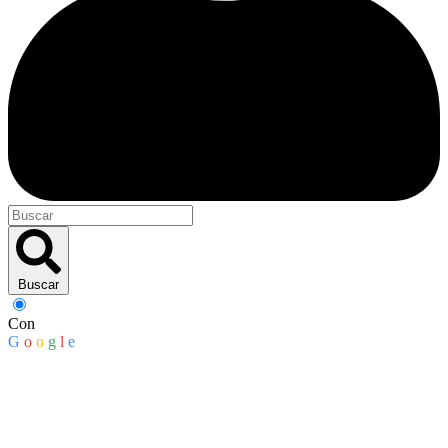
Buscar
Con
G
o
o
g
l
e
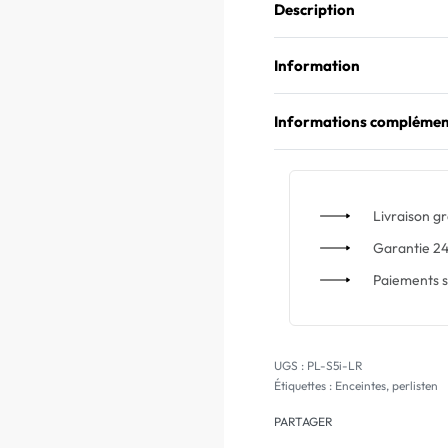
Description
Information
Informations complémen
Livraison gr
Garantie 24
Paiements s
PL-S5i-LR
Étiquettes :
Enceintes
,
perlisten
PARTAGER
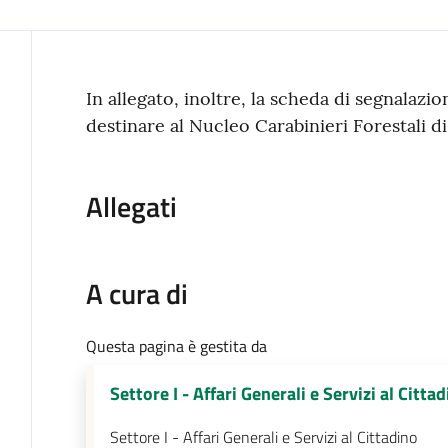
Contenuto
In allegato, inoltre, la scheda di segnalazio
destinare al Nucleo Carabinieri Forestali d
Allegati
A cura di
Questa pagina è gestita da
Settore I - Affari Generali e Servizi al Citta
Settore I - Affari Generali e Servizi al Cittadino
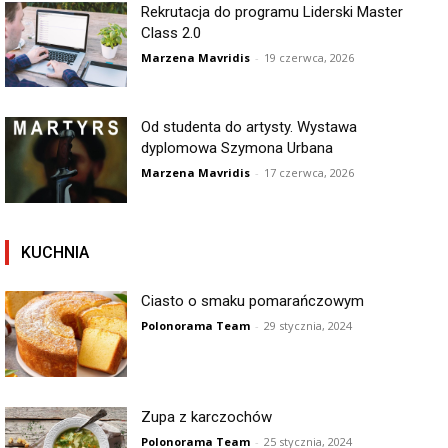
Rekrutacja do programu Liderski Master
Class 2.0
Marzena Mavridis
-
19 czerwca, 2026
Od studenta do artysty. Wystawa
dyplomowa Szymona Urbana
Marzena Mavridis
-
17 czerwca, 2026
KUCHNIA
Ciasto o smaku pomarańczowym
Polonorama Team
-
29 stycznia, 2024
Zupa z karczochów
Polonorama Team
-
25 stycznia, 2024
...
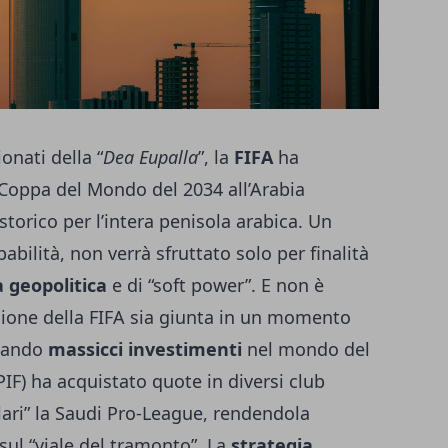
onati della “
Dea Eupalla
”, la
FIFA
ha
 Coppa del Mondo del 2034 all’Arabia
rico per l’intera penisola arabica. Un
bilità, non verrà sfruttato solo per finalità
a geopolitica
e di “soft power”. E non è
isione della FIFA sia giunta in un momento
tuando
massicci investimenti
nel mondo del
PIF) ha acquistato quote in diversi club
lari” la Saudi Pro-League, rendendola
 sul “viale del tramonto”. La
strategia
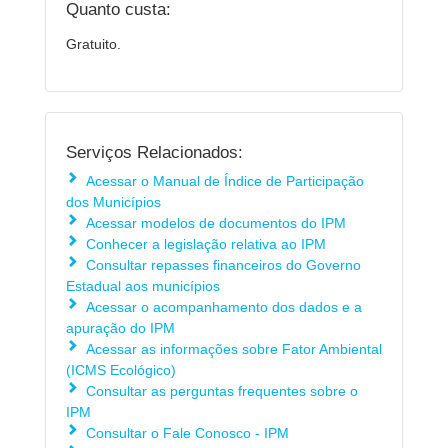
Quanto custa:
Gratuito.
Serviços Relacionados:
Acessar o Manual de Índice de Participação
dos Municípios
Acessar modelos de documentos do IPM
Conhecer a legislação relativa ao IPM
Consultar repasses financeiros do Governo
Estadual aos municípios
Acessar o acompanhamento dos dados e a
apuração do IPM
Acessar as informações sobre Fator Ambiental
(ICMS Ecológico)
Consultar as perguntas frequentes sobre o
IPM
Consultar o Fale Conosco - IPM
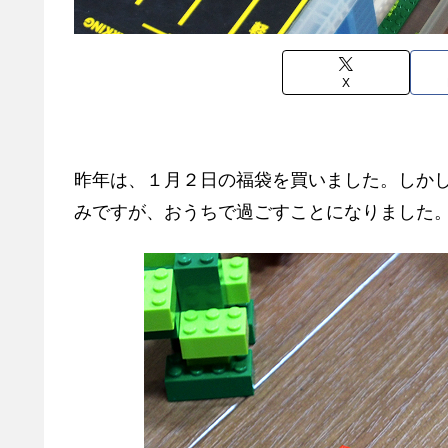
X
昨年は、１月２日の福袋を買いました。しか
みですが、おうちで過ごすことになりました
--
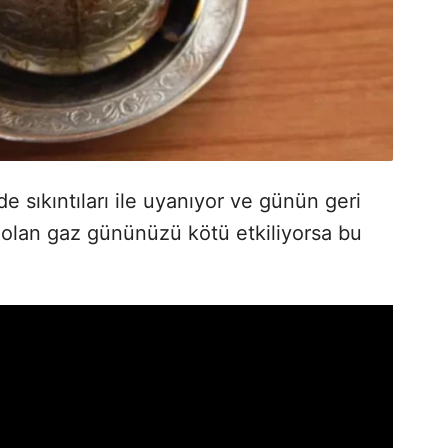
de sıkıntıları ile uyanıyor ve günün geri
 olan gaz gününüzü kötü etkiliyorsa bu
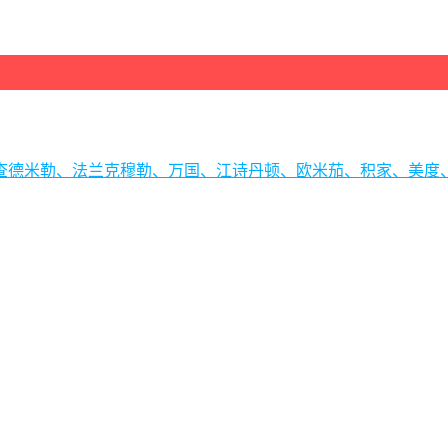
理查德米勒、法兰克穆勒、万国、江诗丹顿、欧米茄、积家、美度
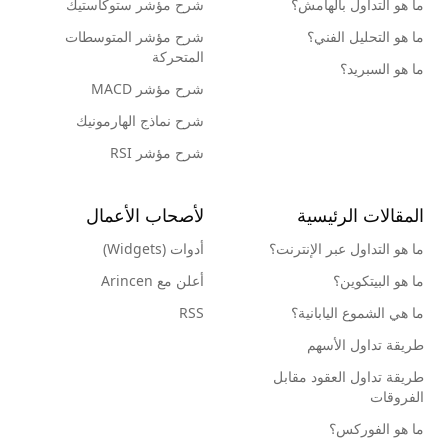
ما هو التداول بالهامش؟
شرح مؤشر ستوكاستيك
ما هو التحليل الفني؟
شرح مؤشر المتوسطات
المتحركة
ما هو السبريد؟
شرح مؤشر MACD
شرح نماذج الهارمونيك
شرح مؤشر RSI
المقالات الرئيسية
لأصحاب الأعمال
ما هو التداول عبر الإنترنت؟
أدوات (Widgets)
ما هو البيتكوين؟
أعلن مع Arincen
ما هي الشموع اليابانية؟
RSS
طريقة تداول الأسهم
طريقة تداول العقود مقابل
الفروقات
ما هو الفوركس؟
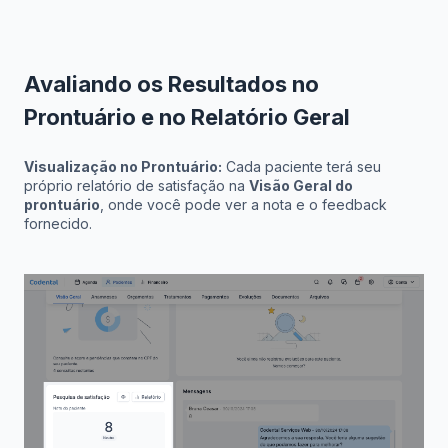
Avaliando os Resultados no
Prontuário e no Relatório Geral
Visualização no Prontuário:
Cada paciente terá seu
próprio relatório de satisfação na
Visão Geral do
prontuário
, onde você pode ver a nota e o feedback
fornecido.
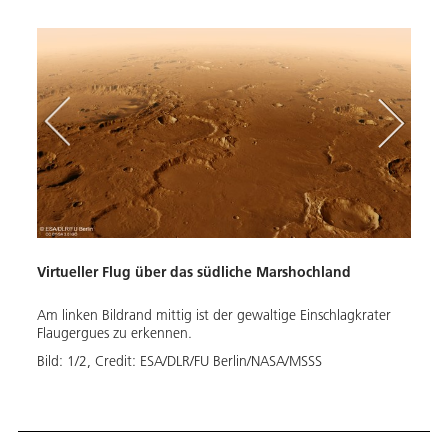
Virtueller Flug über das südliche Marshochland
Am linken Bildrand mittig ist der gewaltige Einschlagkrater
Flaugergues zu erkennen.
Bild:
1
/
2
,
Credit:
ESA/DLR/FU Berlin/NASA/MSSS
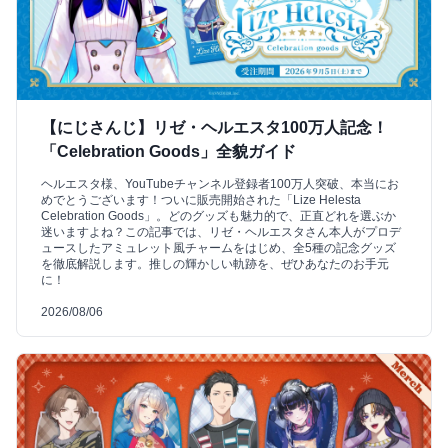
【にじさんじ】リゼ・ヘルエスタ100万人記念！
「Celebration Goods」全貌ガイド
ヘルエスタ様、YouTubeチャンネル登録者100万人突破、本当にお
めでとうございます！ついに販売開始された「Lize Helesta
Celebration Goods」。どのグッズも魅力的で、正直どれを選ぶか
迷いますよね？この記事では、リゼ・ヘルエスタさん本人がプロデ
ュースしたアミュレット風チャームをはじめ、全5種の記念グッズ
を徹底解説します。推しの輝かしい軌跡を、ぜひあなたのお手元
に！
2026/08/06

#### [Work instruction]
Each line of the material that has the word "Servizi" belongs in the answer.

#### [Response for this exercise]
Settore I - Affari Generali e Servizi al Citta
Settore I - Affari Generali e Servizi al Cittadino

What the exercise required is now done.